__Data extracts__.

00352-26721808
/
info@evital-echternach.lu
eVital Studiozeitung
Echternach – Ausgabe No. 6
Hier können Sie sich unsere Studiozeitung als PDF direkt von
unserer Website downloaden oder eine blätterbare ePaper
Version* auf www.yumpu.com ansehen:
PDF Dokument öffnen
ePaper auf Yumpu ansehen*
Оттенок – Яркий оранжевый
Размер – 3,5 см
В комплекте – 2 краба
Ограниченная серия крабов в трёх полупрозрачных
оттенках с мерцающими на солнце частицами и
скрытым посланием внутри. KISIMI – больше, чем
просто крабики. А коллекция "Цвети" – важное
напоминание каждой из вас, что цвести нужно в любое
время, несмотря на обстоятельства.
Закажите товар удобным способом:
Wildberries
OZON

* * *

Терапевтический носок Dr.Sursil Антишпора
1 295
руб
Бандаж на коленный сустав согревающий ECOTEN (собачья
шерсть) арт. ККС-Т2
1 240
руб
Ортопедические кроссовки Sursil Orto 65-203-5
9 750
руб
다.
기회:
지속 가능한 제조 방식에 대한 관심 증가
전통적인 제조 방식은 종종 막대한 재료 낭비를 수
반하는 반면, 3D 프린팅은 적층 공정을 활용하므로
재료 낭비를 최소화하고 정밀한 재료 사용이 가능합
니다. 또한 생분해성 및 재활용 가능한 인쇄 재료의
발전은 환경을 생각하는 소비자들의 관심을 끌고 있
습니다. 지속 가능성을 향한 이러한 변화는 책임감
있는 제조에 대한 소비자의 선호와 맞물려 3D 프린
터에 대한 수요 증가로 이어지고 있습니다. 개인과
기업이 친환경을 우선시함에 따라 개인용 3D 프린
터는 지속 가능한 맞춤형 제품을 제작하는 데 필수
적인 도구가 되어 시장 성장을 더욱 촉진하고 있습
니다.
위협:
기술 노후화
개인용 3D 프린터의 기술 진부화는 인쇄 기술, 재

--

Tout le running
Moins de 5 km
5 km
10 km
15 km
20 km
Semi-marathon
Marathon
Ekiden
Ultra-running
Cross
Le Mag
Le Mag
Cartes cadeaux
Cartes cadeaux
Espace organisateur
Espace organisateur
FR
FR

__Problem statement__.
Your answer must be the lines above from the one containing "00352-26721808" to the one containing "В комплекте – 2 краба", both included, restated word for word.

__Solution for this task__.
00352-26721808
/
info@evital-echternach.lu
eVital Studiozeitung
Echternach – Ausgabe No. 6
Hier können Sie sich unsere Studiozeitung als PDF direkt von
unserer Website downloaden oder eine blätterbare ePaper
Version* auf www.yumpu.com ansehen:
PDF Dokument öffnen
ePaper auf Yumpu ansehen*
Оттенок – Яркий оранжевый
Размер – 3,5 см
В комплекте – 2 краба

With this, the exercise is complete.